Par : Fatou Krubally
Le président Adama Barrow a officiellement lancé lundi la Politique foncière nationale de la Gambie 2026-2035, la qualifiant de réforme fondamentale visant à sécuriser les droits fonciers, à réduire les conflits et à renforcer le développement durable au cours de la prochaine décennie.
S’exprimant lors de la cérémonie de lancement au Centre de conférences Sir Dawda Kairaba Jawara à Bijilo, en présence de représentants du secteur privé, de jeunes, de responsables gouvernementaux, de partenaires au développement et d’organisations de la société civile, le président Barrow a déclaré que cette politique reflète l’agenda global de réformes de son gouvernement ainsi que les priorités nationales en matière de développement.

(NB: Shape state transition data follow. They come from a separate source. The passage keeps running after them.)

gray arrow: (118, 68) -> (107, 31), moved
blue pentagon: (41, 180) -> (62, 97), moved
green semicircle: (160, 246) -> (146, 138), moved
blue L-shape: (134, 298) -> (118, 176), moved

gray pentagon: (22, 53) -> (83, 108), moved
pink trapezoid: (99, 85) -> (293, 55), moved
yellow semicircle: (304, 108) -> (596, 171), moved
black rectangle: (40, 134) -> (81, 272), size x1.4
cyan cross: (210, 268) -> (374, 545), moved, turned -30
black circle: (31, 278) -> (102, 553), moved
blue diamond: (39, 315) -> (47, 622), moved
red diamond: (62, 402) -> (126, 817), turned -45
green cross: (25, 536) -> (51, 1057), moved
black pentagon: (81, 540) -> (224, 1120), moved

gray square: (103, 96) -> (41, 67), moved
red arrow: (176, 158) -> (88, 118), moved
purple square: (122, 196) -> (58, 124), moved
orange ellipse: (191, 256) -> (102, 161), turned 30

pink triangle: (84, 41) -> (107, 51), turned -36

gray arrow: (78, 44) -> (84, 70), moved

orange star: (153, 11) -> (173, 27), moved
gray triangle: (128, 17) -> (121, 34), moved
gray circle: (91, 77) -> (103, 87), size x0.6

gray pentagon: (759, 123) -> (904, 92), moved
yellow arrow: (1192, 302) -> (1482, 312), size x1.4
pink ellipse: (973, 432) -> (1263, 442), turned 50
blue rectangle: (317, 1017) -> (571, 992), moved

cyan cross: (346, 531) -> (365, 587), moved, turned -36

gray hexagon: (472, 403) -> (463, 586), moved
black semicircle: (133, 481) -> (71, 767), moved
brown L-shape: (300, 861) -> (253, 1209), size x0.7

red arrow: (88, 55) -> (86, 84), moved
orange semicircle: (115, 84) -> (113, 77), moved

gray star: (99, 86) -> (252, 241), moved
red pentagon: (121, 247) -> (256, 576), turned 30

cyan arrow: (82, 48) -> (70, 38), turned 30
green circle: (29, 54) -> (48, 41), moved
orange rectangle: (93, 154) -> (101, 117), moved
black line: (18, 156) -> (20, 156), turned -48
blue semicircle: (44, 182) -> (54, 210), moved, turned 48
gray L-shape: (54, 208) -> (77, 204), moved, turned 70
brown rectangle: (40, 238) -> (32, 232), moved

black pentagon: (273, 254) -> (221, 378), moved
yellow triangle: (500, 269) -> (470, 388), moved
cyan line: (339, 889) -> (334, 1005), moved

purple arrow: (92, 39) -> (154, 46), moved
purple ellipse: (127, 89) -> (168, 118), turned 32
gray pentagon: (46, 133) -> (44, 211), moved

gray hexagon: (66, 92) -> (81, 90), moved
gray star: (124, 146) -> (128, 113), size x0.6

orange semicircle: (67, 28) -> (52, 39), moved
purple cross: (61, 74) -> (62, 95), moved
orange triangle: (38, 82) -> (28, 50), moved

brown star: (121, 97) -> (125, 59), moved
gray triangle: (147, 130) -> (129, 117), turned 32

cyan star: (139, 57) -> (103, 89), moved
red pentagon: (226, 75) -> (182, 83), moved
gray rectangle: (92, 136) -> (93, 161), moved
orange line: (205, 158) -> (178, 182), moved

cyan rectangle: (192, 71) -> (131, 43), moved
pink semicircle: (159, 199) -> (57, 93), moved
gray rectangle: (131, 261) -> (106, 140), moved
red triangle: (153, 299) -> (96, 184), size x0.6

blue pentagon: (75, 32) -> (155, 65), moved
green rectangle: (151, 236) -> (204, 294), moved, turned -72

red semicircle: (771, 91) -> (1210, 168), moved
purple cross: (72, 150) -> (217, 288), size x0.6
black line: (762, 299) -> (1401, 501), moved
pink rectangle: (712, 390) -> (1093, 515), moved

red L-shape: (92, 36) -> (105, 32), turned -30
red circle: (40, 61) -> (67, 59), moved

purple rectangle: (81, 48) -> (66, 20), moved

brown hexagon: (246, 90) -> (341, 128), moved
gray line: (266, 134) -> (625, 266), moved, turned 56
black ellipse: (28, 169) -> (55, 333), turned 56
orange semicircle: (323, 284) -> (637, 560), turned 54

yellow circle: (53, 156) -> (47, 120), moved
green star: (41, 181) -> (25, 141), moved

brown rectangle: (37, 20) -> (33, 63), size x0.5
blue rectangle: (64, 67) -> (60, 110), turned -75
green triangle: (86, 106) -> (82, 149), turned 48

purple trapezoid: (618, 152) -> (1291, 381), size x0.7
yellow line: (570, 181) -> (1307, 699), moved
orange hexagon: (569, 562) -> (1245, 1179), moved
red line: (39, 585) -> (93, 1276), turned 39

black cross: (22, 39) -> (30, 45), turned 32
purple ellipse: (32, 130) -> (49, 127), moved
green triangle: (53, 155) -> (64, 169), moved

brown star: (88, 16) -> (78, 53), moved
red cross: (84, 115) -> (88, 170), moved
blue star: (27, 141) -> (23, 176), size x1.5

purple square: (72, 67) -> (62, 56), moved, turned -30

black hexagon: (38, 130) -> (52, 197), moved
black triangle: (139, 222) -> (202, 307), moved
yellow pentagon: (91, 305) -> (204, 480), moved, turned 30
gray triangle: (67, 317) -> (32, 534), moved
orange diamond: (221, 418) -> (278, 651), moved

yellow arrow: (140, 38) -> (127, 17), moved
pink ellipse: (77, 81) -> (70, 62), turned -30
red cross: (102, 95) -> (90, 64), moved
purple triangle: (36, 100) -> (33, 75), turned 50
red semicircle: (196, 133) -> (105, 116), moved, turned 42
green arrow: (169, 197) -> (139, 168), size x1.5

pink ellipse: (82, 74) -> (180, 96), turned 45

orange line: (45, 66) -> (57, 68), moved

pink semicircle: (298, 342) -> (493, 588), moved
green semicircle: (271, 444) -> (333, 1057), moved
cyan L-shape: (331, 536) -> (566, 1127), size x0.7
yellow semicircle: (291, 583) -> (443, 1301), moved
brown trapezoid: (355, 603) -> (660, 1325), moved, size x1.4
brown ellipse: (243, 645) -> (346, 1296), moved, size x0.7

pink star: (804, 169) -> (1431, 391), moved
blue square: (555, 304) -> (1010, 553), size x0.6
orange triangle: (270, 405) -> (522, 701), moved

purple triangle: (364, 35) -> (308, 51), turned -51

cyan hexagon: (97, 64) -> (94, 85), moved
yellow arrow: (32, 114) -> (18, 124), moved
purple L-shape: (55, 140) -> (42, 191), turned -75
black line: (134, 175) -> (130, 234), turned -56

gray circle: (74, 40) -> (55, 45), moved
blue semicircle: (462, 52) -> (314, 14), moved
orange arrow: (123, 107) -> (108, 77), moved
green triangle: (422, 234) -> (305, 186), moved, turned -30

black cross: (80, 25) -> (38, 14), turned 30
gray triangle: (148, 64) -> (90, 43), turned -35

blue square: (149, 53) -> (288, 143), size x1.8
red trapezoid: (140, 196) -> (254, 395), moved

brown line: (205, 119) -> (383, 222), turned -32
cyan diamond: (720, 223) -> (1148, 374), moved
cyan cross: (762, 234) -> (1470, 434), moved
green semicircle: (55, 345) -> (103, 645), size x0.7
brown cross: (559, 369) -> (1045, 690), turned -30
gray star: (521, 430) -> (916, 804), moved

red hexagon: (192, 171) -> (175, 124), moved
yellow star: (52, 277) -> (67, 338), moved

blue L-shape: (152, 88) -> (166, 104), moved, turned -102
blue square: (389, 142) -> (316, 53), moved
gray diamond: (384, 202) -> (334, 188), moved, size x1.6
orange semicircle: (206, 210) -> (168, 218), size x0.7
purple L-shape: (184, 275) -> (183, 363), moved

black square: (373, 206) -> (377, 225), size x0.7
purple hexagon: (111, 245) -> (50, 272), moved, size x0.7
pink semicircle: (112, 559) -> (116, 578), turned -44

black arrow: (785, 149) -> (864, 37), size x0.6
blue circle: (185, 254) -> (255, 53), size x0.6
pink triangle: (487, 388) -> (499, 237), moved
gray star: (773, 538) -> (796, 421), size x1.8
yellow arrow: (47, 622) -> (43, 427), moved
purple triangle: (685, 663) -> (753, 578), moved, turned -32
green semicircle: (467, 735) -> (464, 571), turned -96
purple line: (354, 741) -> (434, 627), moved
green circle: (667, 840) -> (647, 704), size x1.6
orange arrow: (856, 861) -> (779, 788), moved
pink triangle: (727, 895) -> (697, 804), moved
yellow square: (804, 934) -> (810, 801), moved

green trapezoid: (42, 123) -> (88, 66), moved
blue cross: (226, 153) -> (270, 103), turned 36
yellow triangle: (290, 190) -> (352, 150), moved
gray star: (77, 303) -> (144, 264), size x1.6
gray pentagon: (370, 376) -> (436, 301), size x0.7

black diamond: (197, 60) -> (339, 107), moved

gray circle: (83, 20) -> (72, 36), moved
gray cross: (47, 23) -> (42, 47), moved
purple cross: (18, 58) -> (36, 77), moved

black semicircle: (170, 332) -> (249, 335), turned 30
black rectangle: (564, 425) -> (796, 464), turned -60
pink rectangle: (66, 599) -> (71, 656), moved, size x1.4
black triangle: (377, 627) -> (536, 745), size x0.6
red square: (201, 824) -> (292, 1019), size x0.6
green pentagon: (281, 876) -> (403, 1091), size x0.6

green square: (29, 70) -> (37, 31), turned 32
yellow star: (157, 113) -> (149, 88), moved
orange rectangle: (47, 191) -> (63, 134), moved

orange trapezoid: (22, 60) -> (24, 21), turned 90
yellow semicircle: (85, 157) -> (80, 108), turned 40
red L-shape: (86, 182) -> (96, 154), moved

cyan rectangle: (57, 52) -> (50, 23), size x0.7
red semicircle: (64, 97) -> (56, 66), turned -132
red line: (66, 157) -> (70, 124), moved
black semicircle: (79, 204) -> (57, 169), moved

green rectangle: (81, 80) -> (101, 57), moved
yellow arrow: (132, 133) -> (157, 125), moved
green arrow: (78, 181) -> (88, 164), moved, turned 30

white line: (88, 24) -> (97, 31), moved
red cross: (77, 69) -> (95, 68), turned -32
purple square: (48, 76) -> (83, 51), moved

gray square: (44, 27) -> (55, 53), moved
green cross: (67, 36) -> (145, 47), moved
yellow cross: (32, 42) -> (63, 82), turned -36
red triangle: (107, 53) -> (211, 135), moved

Il a souligné que la nouvelle politique est alignée sur des cadres internationaux et régionaux, notamment les Objectifs de développement durable, les directives de l’Union africaine sur la politique foncière et les principes volontaires relatifs à la gouvernance responsable des terres.
« La Politique foncière nationale offre un cadre complet et tourné vers l’avenir pour répondre aux défis anciens et émergents de la gouvernance foncière », a déclaré le président Barrow. « Elle est conçue pour garantir l’accès, la sécurité et une gestion durable des terres pour tous les Gambiens. »
Le président a indiqué que la politique a été élaborée à travers un processus inclusif et consultatif impliquant des parties prenantes de toutes les régions et de tous les secteurs, en tenant compte de la diversité des systèmes fonciers du pays. Il a précisé qu’elle vise à améliorer l’administration foncière, à promouvoir une utilisation responsable des terres, à renforcer les institutions et à mobiliser des ressources nationales et internationales pour une mise en œuvre efficace.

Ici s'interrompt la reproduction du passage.